Ad oggi, con l’impianto di Pontinia fermo, le amministrazioni hanno due possibilità; “decidere di interrompere la raccolta dell'umido – dichiara ancora il primo cittadino di Sermoneta - con problemi igienico sanitari e ricadute negative sulla città, o come per il Comune di Sermoneta, rivolgersi a impianti fuori regione, così come già avvenuto in passato, con costi di trasporto onerosi che andranno poi di fatto ad appesantire le bollette dei cittadini, oltre che a determinare problemi negativi di impatto ambientale per il trasferimento su gomma di questi rifiuti”.
“È una situazione che davvero sfiora il ridicolo – aggiunge Damiano – considerando che al pari della sanità, della scuola e dell'acqua, quello dei rifiuti è uno dei servizi essenziali per la collettività. È impensabile poter giustificare il ritardo per non aver messo in piedi impianti sufficienti al trattamento dei rifiuti. Come Comune non possiamo più accettare questo stato di fatto, né tantomeno accettare che i cittadini virtuosi come quelli di Sermoneta debbano pagare profumatamente con le proprie tasse l'incapacità di chi doveva risolvere questo problema, né accettare che l'amministrazione diventi il bersaglio per gli stessi cittadini che, nel vedersi recapitate aumenti di bollette, riversano il proprio disappunto sui propri amministratori, che su questo non hanno responsabilità”.
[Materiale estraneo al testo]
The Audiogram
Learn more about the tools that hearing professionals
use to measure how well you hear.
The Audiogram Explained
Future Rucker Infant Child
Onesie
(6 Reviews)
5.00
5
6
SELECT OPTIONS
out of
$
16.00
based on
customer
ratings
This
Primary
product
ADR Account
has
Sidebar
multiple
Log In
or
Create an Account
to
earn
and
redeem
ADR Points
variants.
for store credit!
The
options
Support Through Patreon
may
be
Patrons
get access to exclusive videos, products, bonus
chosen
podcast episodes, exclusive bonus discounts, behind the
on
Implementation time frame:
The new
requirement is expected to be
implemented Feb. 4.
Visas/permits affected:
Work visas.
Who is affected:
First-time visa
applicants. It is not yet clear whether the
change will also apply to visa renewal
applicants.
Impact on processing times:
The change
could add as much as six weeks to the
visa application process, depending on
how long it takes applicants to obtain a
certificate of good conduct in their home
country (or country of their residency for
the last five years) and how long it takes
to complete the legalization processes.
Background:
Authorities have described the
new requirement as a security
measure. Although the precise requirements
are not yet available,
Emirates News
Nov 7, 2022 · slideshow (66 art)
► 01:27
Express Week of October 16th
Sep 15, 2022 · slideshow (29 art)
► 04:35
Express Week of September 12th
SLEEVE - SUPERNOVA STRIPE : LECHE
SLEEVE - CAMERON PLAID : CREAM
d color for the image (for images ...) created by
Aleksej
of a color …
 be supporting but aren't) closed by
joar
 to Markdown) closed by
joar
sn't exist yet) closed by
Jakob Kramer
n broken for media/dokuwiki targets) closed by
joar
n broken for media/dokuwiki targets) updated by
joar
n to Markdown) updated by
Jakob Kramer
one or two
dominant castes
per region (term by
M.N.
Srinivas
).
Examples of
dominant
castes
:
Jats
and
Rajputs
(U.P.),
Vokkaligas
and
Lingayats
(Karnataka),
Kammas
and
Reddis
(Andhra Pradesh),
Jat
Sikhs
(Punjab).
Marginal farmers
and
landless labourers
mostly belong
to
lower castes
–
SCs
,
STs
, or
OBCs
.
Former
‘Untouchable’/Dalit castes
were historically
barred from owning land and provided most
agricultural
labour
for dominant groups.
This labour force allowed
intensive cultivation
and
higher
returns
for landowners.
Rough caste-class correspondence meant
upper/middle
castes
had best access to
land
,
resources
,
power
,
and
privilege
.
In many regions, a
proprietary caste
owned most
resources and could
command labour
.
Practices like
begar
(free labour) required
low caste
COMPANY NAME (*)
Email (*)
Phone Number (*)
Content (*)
Il sindaco Damiano chiede dunque, in accordo con i comuni limitrofi, un tavolo tecnico con la Regione Lazio per risolvere definitivamente questo problema. “Per il Comune di Sermoneta – aggiunge - sarebbe sufficiente che la Regione riconoscesse lo stato di emergenza quale appunto è quello attuale, e forse lo potrebbe diventare anche di più per i problemi legati all'impianto Acea-Ambiente di Le Ferriere, per poterci permettere di realizzare in proprio un impianto di trattamento dell'umido. Per fare questo, il Comune di Sermoneta avrebbe ampie risorse economiche, visto che ci vediamo congelati ogni anno poco meno di tre milioni di euro di soldi comunali, che non possono essere spesi per il patto di stabilità”.